Invece no! La spettacolarizzazione di estremismi quali le
violenze sulle donne per essere prese in considerazione devono per forza essere
catalogate, stereotipate con un aggettivo da brivido: femminicidio! Appunto. Che
tra l’altro il correttore automatico sottolinea in rosso perché non lo
riconosce.
Premiata licenza poetica di chi, per primo, ha coniato il
lemma, e in seguito godimento nel linguaggio comune che contamina con apposita etichetta
episodi efferati che sembrano uscire da una penna dell'orrore per rimarcare più l’aspetto deviante
passionale piuttosto che i costumi sociali e culturali nell’ambito dei deprecabili
scenari in cui si svolgono i fatti.
Molti, troppi talk show impostano in uno specifico evento delittuoso,
l’intero programma. E ci girano attorno. Fanno le pulci.
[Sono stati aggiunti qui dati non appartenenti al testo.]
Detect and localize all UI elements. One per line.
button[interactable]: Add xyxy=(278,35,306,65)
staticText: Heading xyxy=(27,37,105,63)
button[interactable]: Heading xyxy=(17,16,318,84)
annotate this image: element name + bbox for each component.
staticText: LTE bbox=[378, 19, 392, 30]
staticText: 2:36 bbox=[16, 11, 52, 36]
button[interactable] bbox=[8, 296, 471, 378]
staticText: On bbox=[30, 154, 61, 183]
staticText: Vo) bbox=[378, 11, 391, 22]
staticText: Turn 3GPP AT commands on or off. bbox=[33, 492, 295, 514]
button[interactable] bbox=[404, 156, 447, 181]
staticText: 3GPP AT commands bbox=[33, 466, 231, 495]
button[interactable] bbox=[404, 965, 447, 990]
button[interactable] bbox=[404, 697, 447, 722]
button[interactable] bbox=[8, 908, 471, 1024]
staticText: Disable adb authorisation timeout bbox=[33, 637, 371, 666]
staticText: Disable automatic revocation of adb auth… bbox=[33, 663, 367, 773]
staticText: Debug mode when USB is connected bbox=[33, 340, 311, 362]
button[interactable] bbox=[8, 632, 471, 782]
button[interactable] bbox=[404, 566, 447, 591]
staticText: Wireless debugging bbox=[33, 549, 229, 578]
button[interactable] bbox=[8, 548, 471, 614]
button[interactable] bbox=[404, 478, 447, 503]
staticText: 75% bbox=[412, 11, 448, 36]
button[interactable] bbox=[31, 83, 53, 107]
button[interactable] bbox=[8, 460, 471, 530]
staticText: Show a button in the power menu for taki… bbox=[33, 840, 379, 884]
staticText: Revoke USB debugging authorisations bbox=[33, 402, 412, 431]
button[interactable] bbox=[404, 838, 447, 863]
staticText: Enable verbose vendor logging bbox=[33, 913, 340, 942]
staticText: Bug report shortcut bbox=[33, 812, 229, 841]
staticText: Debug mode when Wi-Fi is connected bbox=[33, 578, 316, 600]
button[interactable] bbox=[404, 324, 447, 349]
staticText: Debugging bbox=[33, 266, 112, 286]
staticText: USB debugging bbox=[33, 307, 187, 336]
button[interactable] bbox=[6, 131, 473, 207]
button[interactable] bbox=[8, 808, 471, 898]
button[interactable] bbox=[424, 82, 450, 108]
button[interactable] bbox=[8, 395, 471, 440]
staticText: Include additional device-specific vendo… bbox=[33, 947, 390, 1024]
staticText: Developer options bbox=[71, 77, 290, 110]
Scavano a fondo con
una morbosità inaudita.
Tutte azioni fuorvianti che non educano ma creano, secondo
logica, tifoserie deleterie.
L’uxoricidio è un fenomeno ancestrale impattante. Uomo e
donna sono vittime e carnefici parimenti cresciuti nella sottocultura barbara
alimentata da incomprensioni e pregiudizi fallimentari di una società malata di
voyeurismo e protagonismo passivo, che, di riflesso si immedesima giusto il tempo necessario per una imprecazione.